Qu’est ce qui fait qu’un artiste choisit un medium plutôt qu’un autre ? les circonstances, les rencontres, son parcours de vie…  C’est peut-être ce dernier point qui peut expliquer pourquoi Olivier Valentin , depuis toujours , a choisi le collage comme mode d’expression. Il aime raconter des histoires, son histoire, construire une intrigue, un scénario, emmener le spectateur à travers les méandres de son univers, dévider le fil de l’actualité et l’écrire autrement.  L’art du collage se prête à merveille à ce propos.

 

Dans les collages d’Olivier Valentin, existe toujours un personnage campé dans un univers différent de lui, comme s’il se trouvait perdu dans une ville ou en décalage avec son environnement.

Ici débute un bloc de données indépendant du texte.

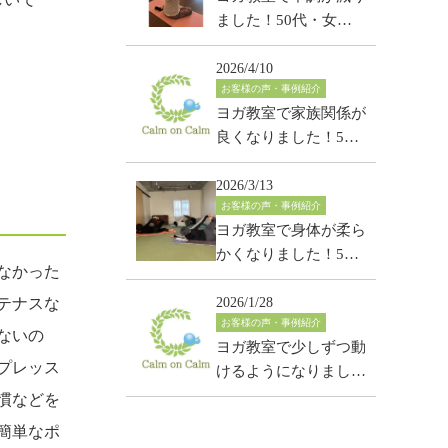
ました！50代・女
性・五反田教室
2026/4/10
お客様の声・事例紹介
ヨガ教室で家族関係が
良くなりました！50
代・女性・保谷教室
2026/3/13
お客様の声・事例紹介
ヨガ教室で身体が柔ら
かくなりました！50
なかった
代・女性・ひばりヶ丘
教室
テナスな
2026/1/28
お客様の声・事例紹介
ないの
ヨガ教室で少しずつ動
プレッス
けるようになりまし
た！50代・女性・保
慣などを
谷教室
簡単なポ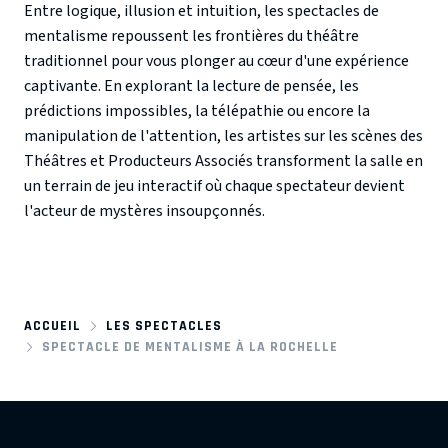
Entre logique, illusion et intuition, les spectacles de
mentalisme repoussent les frontières du théâtre
traditionnel pour vous plonger au cœur d'une expérience
captivante. En explorant la lecture de pensée, les
prédictions impossibles, la télépathie ou encore la
manipulation de l'attention, les artistes sur les scènes des
Théâtres et Producteurs Associés transforment la salle en
un terrain de jeu interactif où chaque spectateur devient
l'acteur de mystères insoupçonnés.
ACCUEIL
LES SPECTACLES
SPECTACLE DE MENTALISME À LA ROCHELLE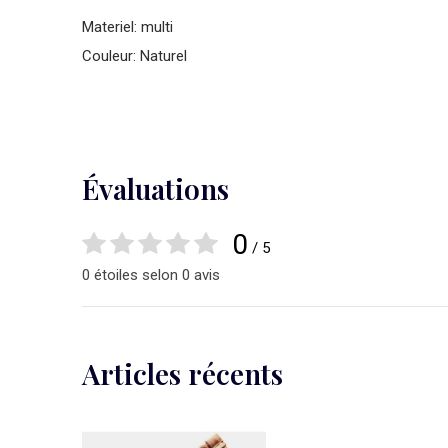
Materiel: multi
Couleur: Naturel
Évaluations
0
/ 5
0 étoiles selon 0 avis
Articles récents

Les fragments de rêve s’entremêlent avec les bribes de la réalité ; l’humour et la poésie ont  droit de cité et sont un guide dans la jungle des émotions, des images et des évènements qui nous assaillent.

 

Olivier Valentin a toujours manipulé les matériaux, récupéré, détourné. Dans une vie antérieure, il utilisait des accumulations de bois, des résidus de palette pour créer, mais le démon du collage l’a pris dès l’enfance : il customisait déjà les postes de radio de sa mère.  Il s’est aussi intéressé très tôt à l’art urbain. Durant cette période, il peint des fresques  au sol, sur les murs. A ciel ouvert. Son expression artistique est une seconde nature, car  dans ses collages, Olivier Valentin n’utilise pas des journaux ou les matériaux habituels des collagistes (affiches notamment).  il préfère les papiers et les tampons. Il sélectionne toutes sortes de papiers. : vieux, fins, épais, transparents ;  papiers peints, papiers anciens ; il part à leur quête, chine, il les traque dans des brocantes, sur internet. S’ensuit une  étrange alchimie suivie d’une osmose avec un ressenti lié à une image qui déclenche un processus. A partir de ce point de départ s’articule un écheveau de réminiscences et de clins d’œil. La famille de l’artiste comme l’actualité tissent la trame de ce puzzle dont il assemble les morceaux avec patience. Il  recompose, dessine, écrit, peint et  élabore sur sa toile une cartographie morcelée qui nous fait voyager à travers des écritures, des hiéroglyphes, des calligraphies et des graffiti.  La fluidité des œuvres abouties s’atteint au prix d’un long travail de maturation. Le message, subtil, passe en douceur. Il faut décrypter les œuvres d’Olivier Valentin. Comme dans une BD, chaque détail compte. L’artiste ne juxtapose pas, il met en scène. Avec raffinement, convoquant tour à tour Pollock, Warhol, COBRA, l’art urbain, l’art singulier, l’Oulipo, la figuration narrative, le post pop. Mais si sa famille artistique est élargie, il ne se laisse enfermer nulle part. Il garde surtout intact sa capacité de s’émerveiller de la puissance de l’écriture quand il gribouillait ses premiers mots sur son bureau d’écolier. Cette magie et cette innocence, la nostalgie, la puissance poétique composent l’univers abouti de cet artiste   qui revisite avec subtilité son histoire  l’histoire et toutes les histoires qui nous habitent et dont nous n’osons par forcément parler.

 

Brigitte Camus

Auteure de  « Buffet ou la psychanalyse en signature »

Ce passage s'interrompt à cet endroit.